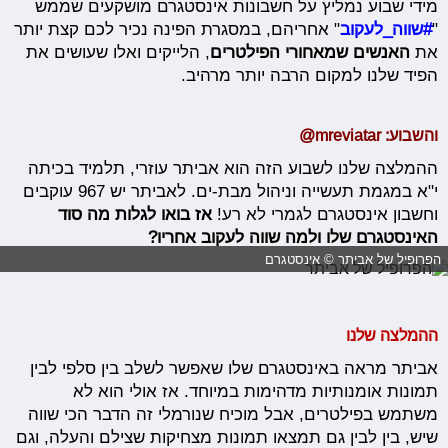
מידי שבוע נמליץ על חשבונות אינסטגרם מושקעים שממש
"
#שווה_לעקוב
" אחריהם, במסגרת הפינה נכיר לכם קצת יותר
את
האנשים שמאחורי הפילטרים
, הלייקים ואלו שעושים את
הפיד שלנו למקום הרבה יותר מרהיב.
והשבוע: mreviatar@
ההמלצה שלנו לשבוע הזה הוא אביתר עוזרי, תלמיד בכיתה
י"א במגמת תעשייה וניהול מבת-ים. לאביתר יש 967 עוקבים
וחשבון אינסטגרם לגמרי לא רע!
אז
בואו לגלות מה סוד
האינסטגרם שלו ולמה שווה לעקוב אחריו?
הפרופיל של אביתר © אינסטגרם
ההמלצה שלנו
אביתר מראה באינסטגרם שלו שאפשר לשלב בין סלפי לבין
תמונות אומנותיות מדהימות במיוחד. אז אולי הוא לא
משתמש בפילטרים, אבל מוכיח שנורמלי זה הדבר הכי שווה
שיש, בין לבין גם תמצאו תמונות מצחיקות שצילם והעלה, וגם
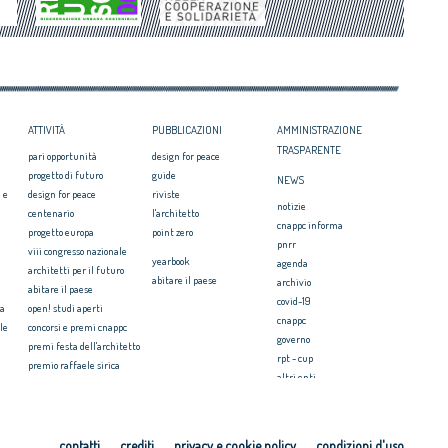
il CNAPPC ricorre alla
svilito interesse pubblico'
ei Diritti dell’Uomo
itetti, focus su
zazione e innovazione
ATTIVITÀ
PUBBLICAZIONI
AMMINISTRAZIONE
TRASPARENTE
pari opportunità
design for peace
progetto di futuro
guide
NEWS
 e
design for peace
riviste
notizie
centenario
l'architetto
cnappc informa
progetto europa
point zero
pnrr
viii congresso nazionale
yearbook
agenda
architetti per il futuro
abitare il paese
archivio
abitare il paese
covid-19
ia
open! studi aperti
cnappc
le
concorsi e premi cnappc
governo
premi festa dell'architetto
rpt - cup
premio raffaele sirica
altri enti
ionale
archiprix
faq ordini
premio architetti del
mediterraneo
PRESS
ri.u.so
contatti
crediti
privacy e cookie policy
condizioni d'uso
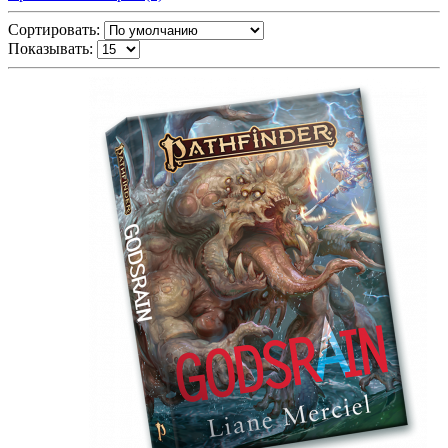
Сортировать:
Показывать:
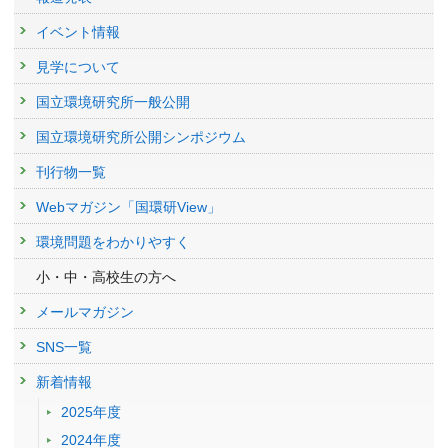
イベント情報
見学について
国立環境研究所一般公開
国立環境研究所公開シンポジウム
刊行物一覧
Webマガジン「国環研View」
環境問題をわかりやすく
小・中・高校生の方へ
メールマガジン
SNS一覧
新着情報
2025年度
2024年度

☆ ☆ ☆ ☆ ☆ ☆ ☆

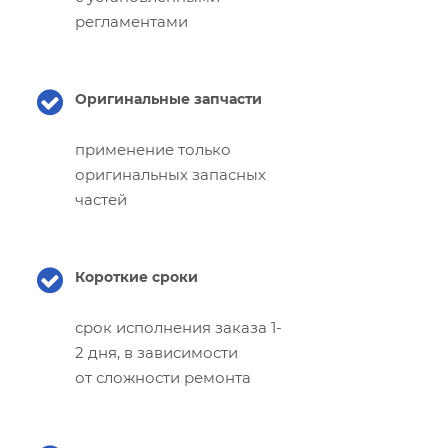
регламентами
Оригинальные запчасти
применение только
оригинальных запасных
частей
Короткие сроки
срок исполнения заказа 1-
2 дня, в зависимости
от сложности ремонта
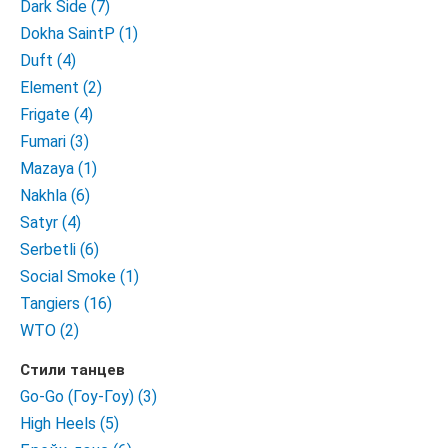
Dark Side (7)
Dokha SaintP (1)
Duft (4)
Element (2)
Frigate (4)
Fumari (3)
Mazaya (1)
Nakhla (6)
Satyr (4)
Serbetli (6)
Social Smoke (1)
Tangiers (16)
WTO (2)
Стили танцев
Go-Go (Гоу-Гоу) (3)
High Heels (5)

☆ ☆ ☆ ☆ ☆ ☆ ☆

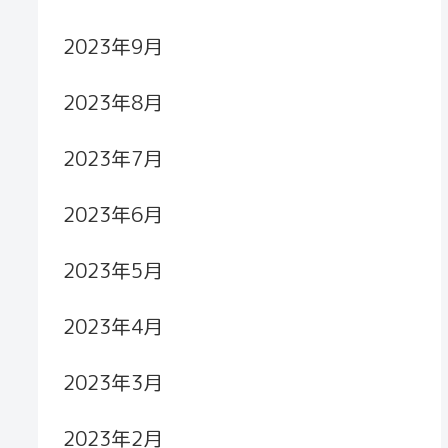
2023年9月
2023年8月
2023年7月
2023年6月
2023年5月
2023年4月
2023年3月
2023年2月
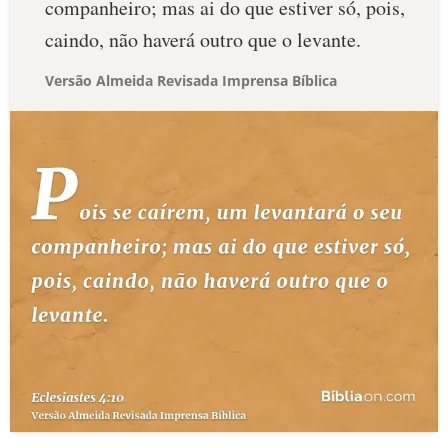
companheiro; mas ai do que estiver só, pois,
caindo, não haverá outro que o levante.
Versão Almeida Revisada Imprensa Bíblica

☆ ☆ ☆ ☆ ☆ ☆ ☆

What you should do
Find the number of lines in the entries above that hold the string "ההמלצה", and write only that number.

Response area
2